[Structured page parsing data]

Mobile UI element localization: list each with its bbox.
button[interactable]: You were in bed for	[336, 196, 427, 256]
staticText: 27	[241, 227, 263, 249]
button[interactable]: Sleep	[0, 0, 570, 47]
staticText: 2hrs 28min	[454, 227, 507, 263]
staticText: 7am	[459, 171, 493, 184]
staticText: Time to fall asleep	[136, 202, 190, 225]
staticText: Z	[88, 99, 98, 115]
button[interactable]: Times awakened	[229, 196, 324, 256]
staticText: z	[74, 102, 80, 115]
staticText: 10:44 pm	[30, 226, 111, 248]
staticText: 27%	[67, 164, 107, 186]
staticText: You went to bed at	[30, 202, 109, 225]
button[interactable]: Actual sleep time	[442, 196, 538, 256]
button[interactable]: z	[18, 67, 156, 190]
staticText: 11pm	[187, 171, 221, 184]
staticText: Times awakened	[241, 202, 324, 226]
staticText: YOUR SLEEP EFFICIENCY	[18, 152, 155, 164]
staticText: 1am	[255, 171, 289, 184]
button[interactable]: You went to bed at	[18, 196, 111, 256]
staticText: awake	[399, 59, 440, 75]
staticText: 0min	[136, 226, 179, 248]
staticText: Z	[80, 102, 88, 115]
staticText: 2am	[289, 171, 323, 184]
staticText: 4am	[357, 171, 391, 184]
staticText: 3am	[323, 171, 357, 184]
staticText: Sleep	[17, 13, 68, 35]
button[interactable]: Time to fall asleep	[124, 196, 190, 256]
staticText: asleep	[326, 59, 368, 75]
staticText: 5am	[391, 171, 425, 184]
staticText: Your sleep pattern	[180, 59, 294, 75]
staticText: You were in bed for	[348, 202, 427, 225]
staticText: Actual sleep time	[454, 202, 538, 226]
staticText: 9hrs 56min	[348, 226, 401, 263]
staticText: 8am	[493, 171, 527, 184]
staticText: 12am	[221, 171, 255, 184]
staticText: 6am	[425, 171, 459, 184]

[Aim of the task]
Reproduce every entry exactly, with nothing added or dropped.

[Result]
Mobile UI element localization: list each with its bbox.
button[interactable]: You were in bed for	[336, 196, 427, 256]
staticText: 27	[241, 227, 263, 249]
button[interactable]: Sleep	[0, 0, 570, 47]
staticText: 2hrs 28min	[454, 227, 507, 263]
staticText: 7am	[459, 171, 493, 184]
staticText: Time to fall asleep	[136, 202, 190, 225]
staticText: Z	[88, 99, 98, 115]
button[interactable]: Times awakened	[229, 196, 324, 256]
staticText: z	[74, 102, 80, 115]
staticText: 10:44 pm	[30, 226, 111, 248]
staticText: 27%	[67, 164, 107, 186]
staticText: You went to bed at	[30, 202, 109, 225]
button[interactable]: Actual sleep time	[442, 196, 538, 256]
button[interactable]: z	[18, 67, 156, 190]
staticText: 11pm	[187, 171, 221, 184]
staticText: Times awakened	[241, 202, 324, 226]
staticText: YOUR SLEEP EFFICIENCY	[18, 152, 155, 164]
staticText: 1am	[255, 171, 289, 184]
button[interactable]: You went to bed at	[18, 196, 111, 256]
staticText: awake	[399, 59, 440, 75]
staticText: 0min	[136, 226, 179, 248]
staticText: Z	[80, 102, 88, 115]
staticText: 2am	[289, 171, 323, 184]
staticText: 4am	[357, 171, 391, 184]
staticText: 3am	[323, 171, 357, 184]
staticText: Sleep	[17, 13, 68, 35]
button[interactable]: Time to fall asleep	[124, 196, 190, 256]
staticText: asleep	[326, 59, 368, 75]
staticText: 5am	[391, 171, 425, 184]
staticText: Your sleep pattern	[180, 59, 294, 75]
staticText: You were in bed for	[348, 202, 427, 225]
staticText: Actual sleep time	[454, 202, 538, 226]
staticText: 9hrs 56min	[348, 226, 401, 263]
staticText: 8am	[493, 171, 527, 184]
staticText: 12am	[221, 171, 255, 184]
staticText: 6am	[425, 171, 459, 184]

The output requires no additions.